Fri, Dec 02, 22  |  beer

When it comes to the beer business I take my job very seriously. I work hard to stay up to date on the newest releases and breweries that arrive in our state on a seemingly weekly basis. I study the history of the craft and try to predict where beer is going next. Overall, I feel that we at Vine & Table have a pretty good handle on the state of the industry. I have come to accept, however, that there will always be great surprises. As of last summer one of our best surprises by far goes by the name of Freigeist.

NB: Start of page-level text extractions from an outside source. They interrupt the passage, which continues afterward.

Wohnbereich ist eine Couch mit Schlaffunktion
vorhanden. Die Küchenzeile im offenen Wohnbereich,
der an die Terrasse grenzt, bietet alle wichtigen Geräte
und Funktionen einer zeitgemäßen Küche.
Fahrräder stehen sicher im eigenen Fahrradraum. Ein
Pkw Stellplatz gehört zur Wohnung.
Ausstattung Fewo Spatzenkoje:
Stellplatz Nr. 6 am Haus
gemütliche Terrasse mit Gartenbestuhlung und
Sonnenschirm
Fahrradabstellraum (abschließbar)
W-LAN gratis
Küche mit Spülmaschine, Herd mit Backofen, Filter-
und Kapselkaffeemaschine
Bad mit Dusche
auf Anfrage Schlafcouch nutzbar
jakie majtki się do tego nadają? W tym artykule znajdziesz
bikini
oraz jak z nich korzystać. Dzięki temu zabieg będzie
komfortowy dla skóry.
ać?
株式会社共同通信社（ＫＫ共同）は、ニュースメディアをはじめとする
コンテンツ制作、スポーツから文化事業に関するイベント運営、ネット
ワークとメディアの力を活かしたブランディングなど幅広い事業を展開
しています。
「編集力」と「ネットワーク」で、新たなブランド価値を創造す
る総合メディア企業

Last year I was looking for a new style to add to our shelves. I wanted something we had never sold before and finally settled on a nearly extinct German style from the Leipzig region, Gose. Gose is brewed with coriander and salt for a slightly tart, slightly tangy finish. It’s a style that’s increasing in popularity but I still expected it to be a niche product. It was at this point that I made the happy accident in choosing Freigeist’s offering as our first Gose. Three months and every case that came into the state later, Freigeist Geisterzug was the best selling beer of the summer and boasted nearly universal approval. I had to know more about this brewery.

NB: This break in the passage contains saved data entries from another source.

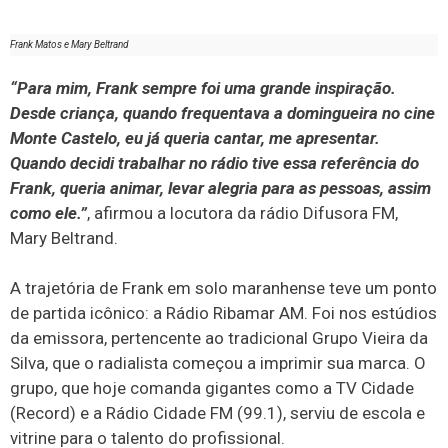
Frank Matos e Mary Beltrand
“Para mim, Frank sempre foi uma grande inspiração.
Desde criança, quando frequentava a domingueira no cine
Monte Castelo, eu já queria cantar, me apresentar.
Quando decidi trabalhar no rádio tive essa referência do
Frank, queria animar, levar alegria para as pessoas, assim
como ele.”
, afirmou a locutora da rádio Difusora FM,
Mary Beltrand.
A trajetória de Frank em solo maranhense teve um ponto
de partida icônico: a Rádio Ribamar AM. Foi nos estúdios
da emissora, pertencente ao tradicional Grupo Vieira da
Silva, que o radialista começou a imprimir sua marca. O
grupo, que hoje comanda gigantes como a TV Cidade
(Record) e a Rádio Cidade FM (99.1), serviu de escola e
vitrine para o talento do profissional.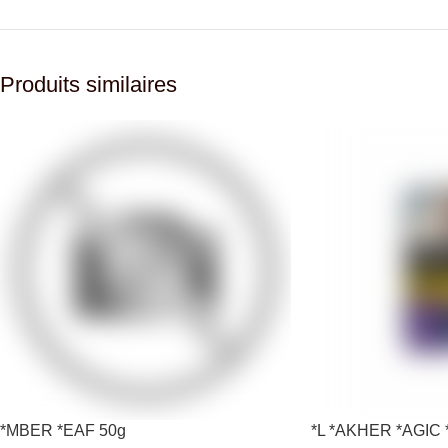
Produits similaires
*MBER *EAF 50g
*L *AKHER *AGIC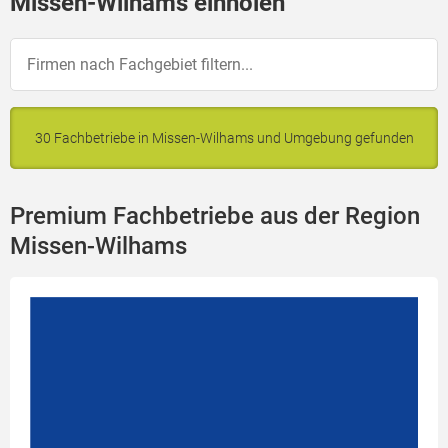
Missen-Wilhams einholen
30 Fachbetriebe in Missen-Wilhams und Umgebung gefunden
Premium Fachbetriebe aus der Region
Missen-Wilhams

Freigeist, which literally translates to “free spirit”, is a brewery that has devoted itself to recreating and reinventing the lost regional styles of Germany. Through meticulous research and a little ingenuity they have brought several styles that were thought completely extinct back to public consumption. We currently carry not only their classic Gose but two fruited examples (Quince and Rhubarb) of the style. We’ve also recently brought in their takes on the classic Alt beer and are working to bring some of their more esoteric styles to Indiana for the first time ever. Our staff recently held a tasting of the entire line thus far, and trust me, the magic is still there. Both of the fruited variants give the Gose a well-deserved twist. The Quince gives its base beer a rounder, fuller flavor while the Rhubarb transforms the beer into a full-fledged sour. The Alt beers are wonderfully toasty with a malt backbone that is everything we could have hoped for and are definite contenders for my new favorite examples of the style. We are confident that these new Friegeists will be just as well loved as the original. Stop in and see how a little brewery’s desire to be free spirits has created a better world of beer for us all.